**Exercise instructions**
In your copy, each record should read exactly as it does below, and no pictures should be present.

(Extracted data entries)

________________________________________

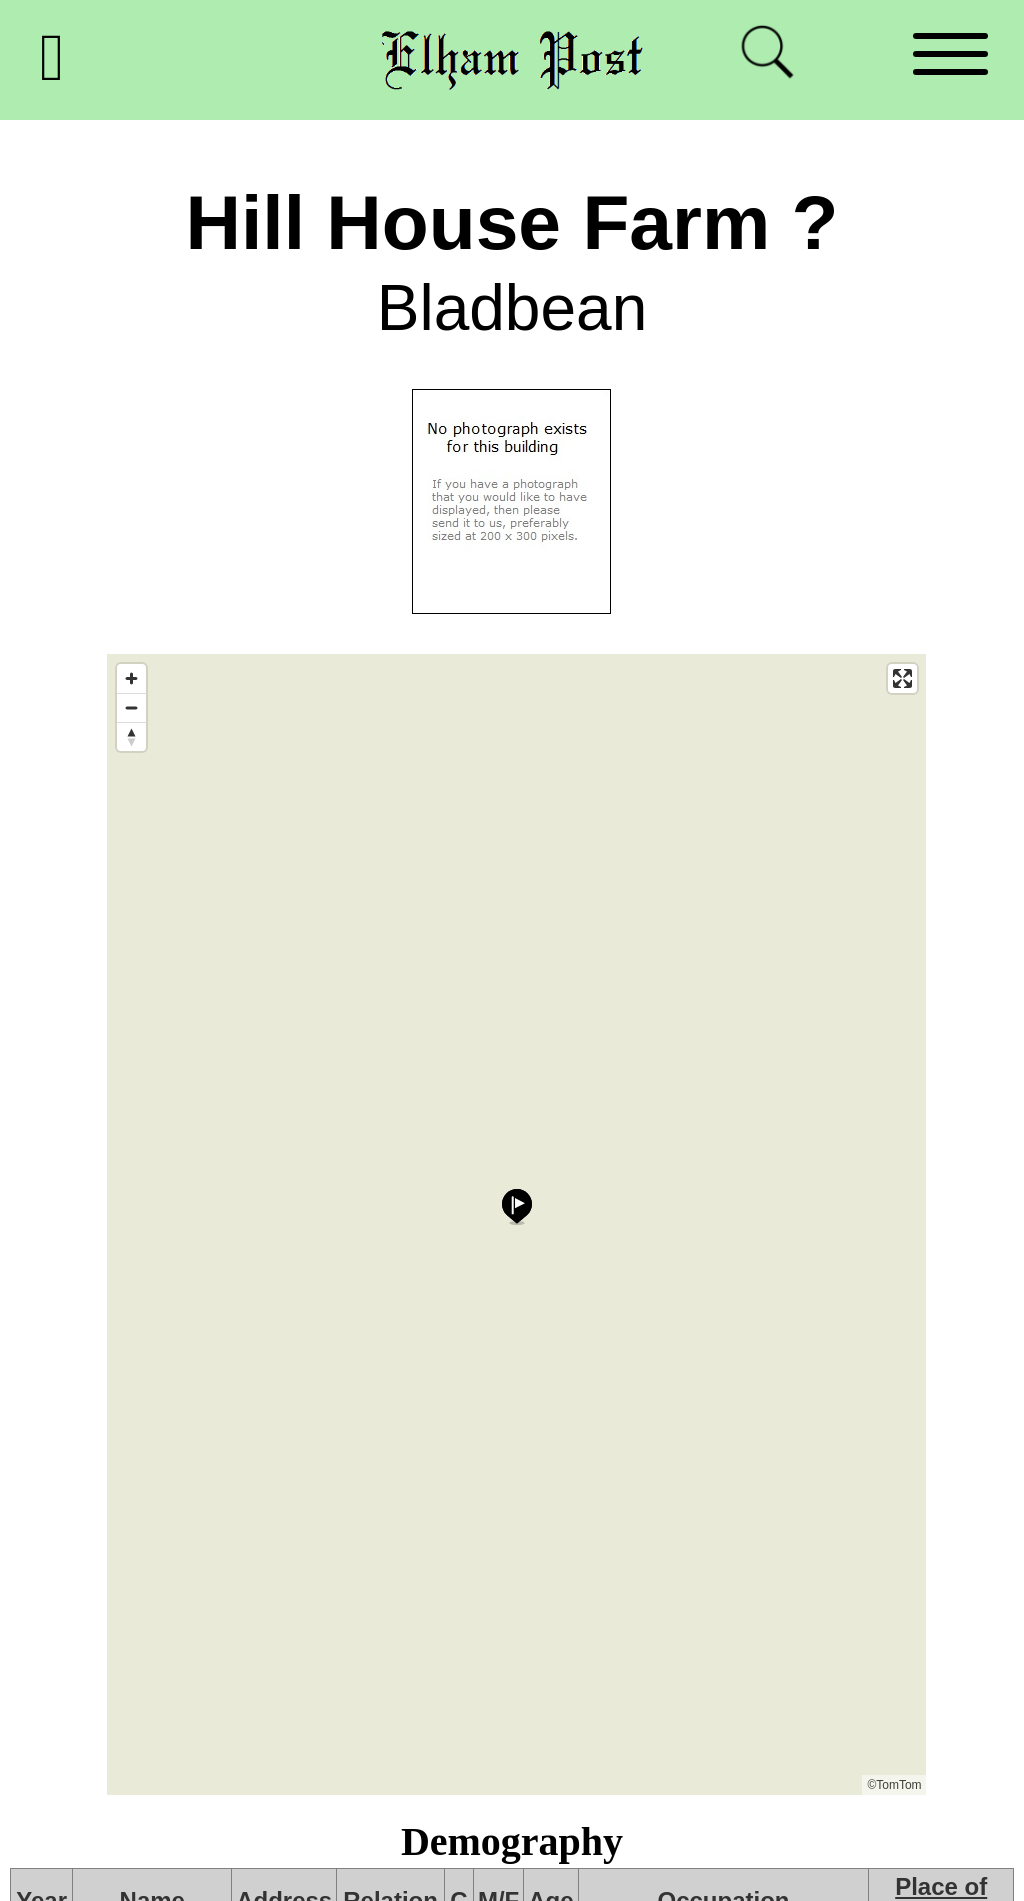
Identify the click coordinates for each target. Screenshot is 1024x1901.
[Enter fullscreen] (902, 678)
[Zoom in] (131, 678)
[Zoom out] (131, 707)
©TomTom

________________________________________

**Result of the exercise**
Identify the click coordinates for each target. Screenshot is 1024x1901.
[Enter fullscreen] (902, 678)
[Zoom in] (131, 678)
[Zoom out] (131, 707)
©TomTom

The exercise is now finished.